Mezzo-Piano

Sinfonia

                                                                                      ~ The Second Movement ~
                                                             __________________________________________

 

Chapter Five - Mezzo-Piano

The time flew by without letting me know.
First it was hours - then it was days.
I only had to blink and then the world had already changed.
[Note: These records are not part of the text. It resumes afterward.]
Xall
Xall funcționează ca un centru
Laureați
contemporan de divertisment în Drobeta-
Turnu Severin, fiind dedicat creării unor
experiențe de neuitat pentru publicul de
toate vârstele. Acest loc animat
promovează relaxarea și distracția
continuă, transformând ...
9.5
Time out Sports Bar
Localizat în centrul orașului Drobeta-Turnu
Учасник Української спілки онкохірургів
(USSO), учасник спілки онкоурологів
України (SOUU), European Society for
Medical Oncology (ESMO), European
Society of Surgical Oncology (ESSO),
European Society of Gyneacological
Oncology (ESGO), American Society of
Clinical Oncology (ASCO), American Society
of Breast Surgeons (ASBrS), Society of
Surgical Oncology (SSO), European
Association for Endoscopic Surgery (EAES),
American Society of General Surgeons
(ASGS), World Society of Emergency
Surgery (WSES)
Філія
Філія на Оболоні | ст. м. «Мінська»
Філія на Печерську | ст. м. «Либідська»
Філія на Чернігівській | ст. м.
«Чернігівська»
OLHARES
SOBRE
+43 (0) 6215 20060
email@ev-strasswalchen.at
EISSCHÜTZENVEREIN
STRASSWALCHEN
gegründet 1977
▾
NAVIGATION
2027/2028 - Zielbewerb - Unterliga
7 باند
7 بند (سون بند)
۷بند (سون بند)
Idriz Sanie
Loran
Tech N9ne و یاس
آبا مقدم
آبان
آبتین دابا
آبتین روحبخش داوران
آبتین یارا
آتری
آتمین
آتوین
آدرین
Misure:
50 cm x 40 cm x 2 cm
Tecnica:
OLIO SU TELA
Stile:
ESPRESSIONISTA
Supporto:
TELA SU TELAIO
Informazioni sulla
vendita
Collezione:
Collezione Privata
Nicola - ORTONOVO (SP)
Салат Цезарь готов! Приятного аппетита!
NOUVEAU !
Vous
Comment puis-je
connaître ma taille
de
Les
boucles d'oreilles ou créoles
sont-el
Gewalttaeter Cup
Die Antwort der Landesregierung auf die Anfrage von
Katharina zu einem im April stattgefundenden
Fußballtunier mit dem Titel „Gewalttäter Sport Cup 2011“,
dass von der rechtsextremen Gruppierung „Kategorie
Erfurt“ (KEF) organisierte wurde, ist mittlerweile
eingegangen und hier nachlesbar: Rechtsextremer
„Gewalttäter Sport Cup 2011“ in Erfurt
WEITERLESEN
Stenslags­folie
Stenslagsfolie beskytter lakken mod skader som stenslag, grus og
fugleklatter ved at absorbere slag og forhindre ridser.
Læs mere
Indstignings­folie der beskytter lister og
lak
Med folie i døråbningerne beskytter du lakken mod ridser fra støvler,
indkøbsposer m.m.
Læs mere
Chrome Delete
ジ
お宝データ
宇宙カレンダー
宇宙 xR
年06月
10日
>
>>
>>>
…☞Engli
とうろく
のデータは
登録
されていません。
My work was really stressful and stole almost any energy that I have.
Even though I was really tired and even with university which had started a few days ago, I still gave my best.
I had no other options left than trying.
My head was completely empty, filling me with vanishing memories.
Sometimes I really didn’t thought about anything else than working and studying – but then I remembered those dark moments which I kept locked away deep inside of me.
And I remembered my friends – especially Jinhee – who gave me strength.
But somehow I felt a distance between them and me.
I wasn’t used to live alone, to do everything on your own and working all day – and then I had those moments, when I just wanted to give up.
However there was almost something that held me back.

It was already two weeks when I sawJinhee for the last time – and I found myself in some kind of a hole.
A hole that I dug myself for the past few weeks.
I didn’t know why, but I still casually walked down the street, hoping for something to happen – but nothing ever happened.
I even hated myself for being like this – it was almost like everything wanted to remember me for these things that happened in my past.
And I really didn’t want to think about it.
My friends always called me strong and reliable – but actually I never was.
Even though I never was a whiny kid I was always weak inside.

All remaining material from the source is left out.